Frequently Asked Questions:
What is SILS?
Semi-Independent Living Services (SILS) is a residential service for people with intellectual disabilities. People that would benefit from SILS are those who live independently either in a home or an apartment of their own, but need assistance to remain in the community. Examples of common areas of assistance include banking, budgeting, shopping, transportation to and from medical and dental appointments as well as support during the appointment. Staff will also help with packing a medication pill box so that people can administer their own medications. Direct Care Professionals also will assist the person receiving services to set up transportation to get to work or social events. The amount of assistance each person with SILS services receives is dependent upon their skills and determined by the person and their Interdisciplinary Team. SILS services are paid for by the individual’s home county.
What is ILS/CADI?
Independent Living Services/Community Alternatives for Disabled Individuals (ILS/CADI) is a residential waiver for people with more prevalent medical needs. Some people receiving ILS Services live in adult foster care homes and others are still able to live independently in their own homes or apartments. PFF’s services for people on the ILS waiver commonly consist of assisting with shopping, banking, budgeting and transportation to and from medical and dental appointments as well as support during these appointments. Staff will also help the person receiving services to set up other needed transportation in the community. It isn’t unusual for many of the people who receive ILS services to also utilize a Home Health Care Provider or Homemaker Services. Like SILS, the number of hours each person receives ILS services is dependent upon their skill and determined by the person and their Interdisciplinary Team. ILS/CADI Services is a waiver, and is paid for by Medical Assistance.

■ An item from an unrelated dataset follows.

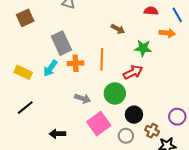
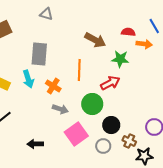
red semicircle: (151, 11) -> (128, 32), moved
brown arrow: (118, 29) -> (95, 40), size x1.5
gray rectangle: (61, 43) -> (39, 54), turned 30
orange cross: (76, 63) -> (53, 86), moved, turned 35
cyan arrow: (50, 68) -> (28, 79), turned -54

What are In-Home Services?
This is a service that PFF provides to people who continue to live in their family home. The basic principle of these services is to provide instruction and education to the individual and their family in basic community living skills. These skills areas include basic household cleaning, laundry, basic cooking, and hygiene. Because these services are provided in the home, staff are unable to assist with medical and dental appointments or transportation needs. In-Home Services are a waiver and therefore paid for by Medical Assistance. How many hours In-Home Services are provided is determined by the individual, their family, and the rest of the Interdisciplinary Team.
What kind of Respite Services does PFF provide?

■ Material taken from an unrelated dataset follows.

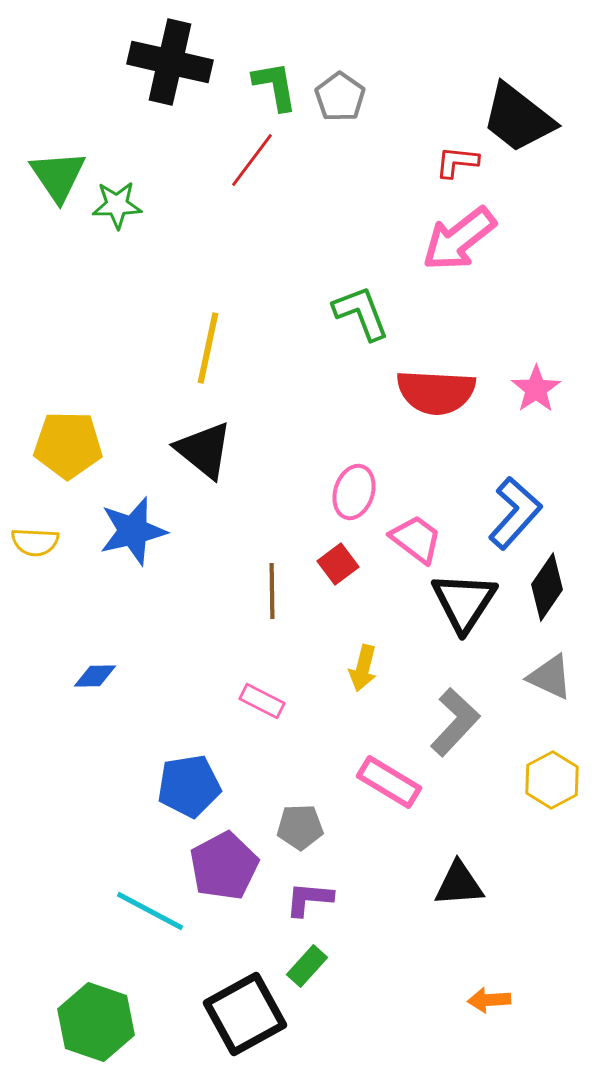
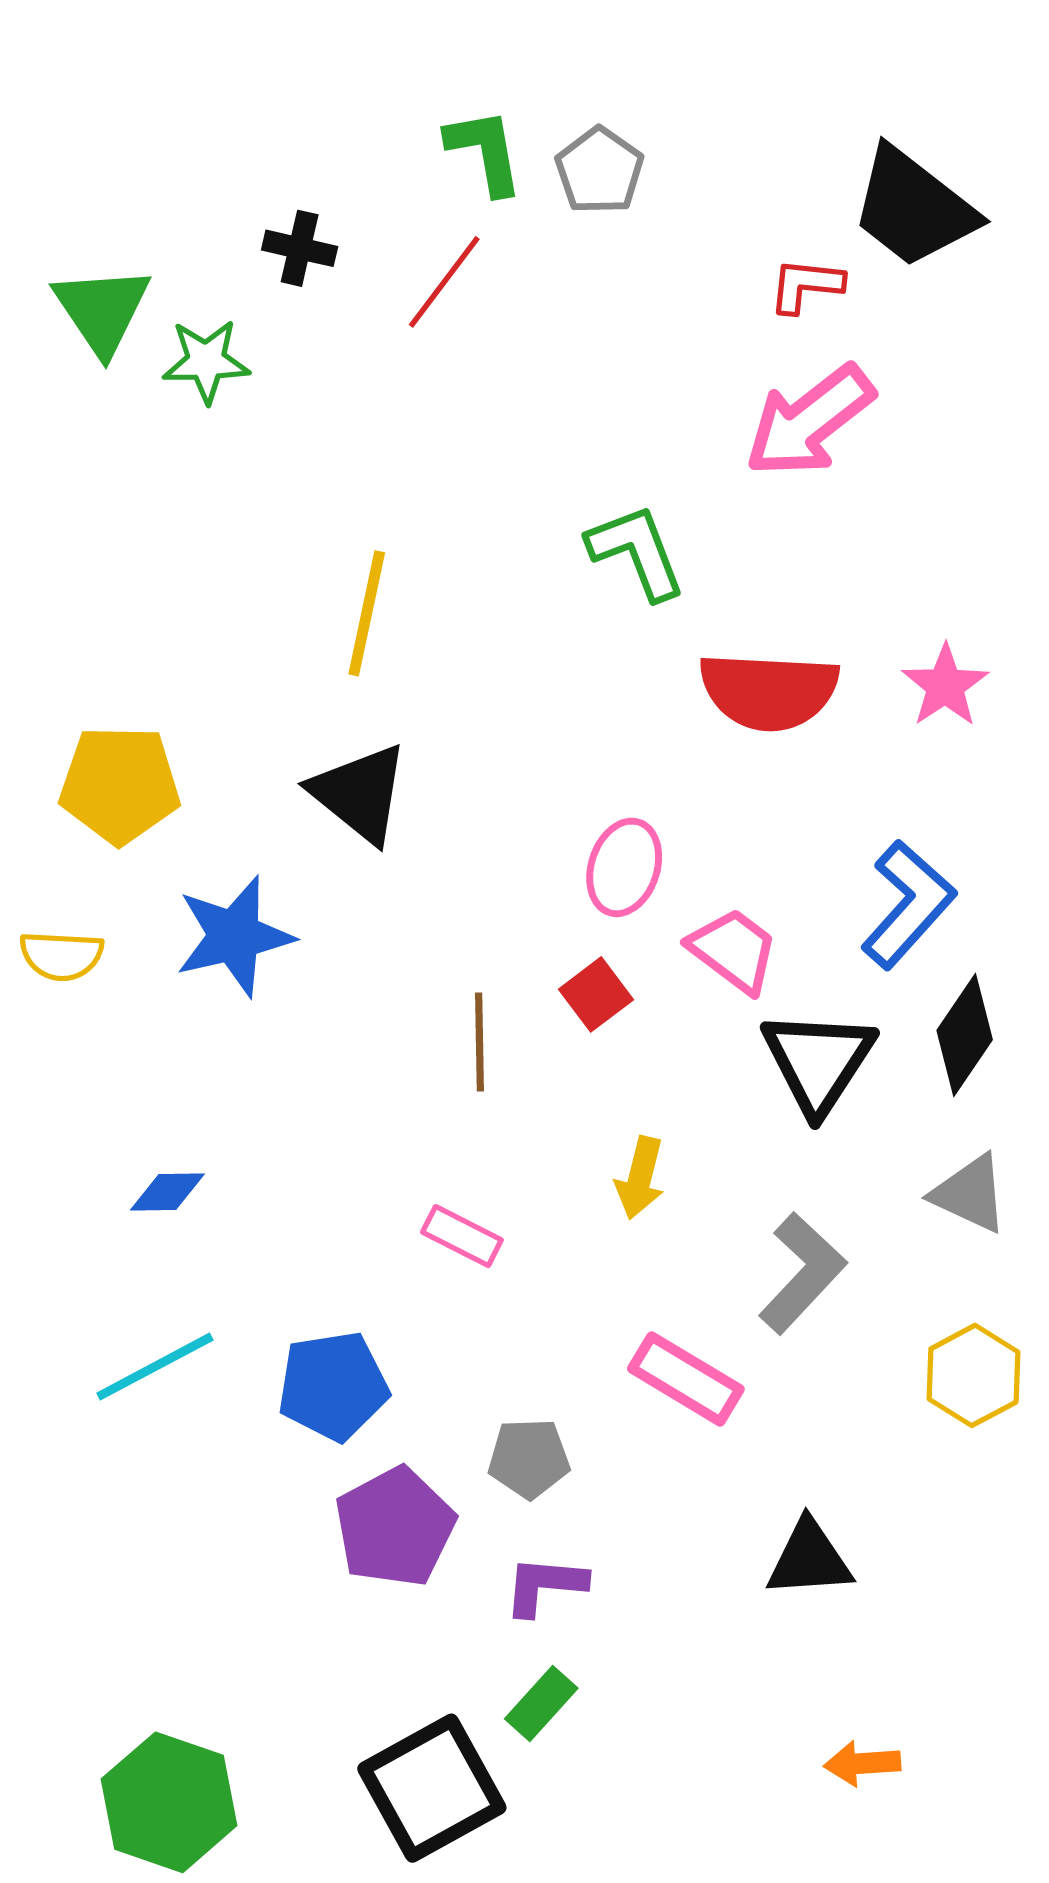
black cross: (170, 62) -> (300, 248), moved, size x0.5
cyan line: (150, 911) -> (155, 1367), moved, turned -56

The respite services PFF provides are designed to give the regular caregiver for the person with a disability “a break” by taking the person with a disability out of the home for social events and activities. The amount of time that a person can receive PFF’s Respite Services depends upon the team and the county’s agreement with the caregiver. Respite Services are a waiver, and are paid for through Medical Assistance.
How do I get any of these services started for myself or my loved one?
The first step is to contact your county case manager, if one is already assigned to you. If not, talk to the county about getting a case manager. They will let you know about eligibility standards. If you are confused about what to do, contact PFF and ask to talk with a Program Director or the Administrator. We can assist you to get started.
If I choose services with PFF, will I have different staff each time?
PFF prides itself on providing consistent services. Unless your regular staff is on vacation or ill, you will most likely have one staff who will be assigned to work with you. On average, staff employed by PFF in the SILS or ILS department have 10 years work experience.
What are agency activities and events?
PFF is special in many ways and one of them is the activities offered to people receiving services from PFF. Some of the activities scheduled over a typical year include attending a Minnesota Wild game, a Minnesota Twins game, Mall of America, Duluth, The Science Museum, St. Cloud, Alexandria, Valley Fair, the Minnesota State Fair, Minnesota Vikings Training Camp, October Fest, and The Chanhassen Dinner Theatre. All of these activities are offered in addition to local events and activities such as softball, bowling, horseshoes, Elk’s dances, Arc events, community education classes, bible study, People First, and other community opportunities.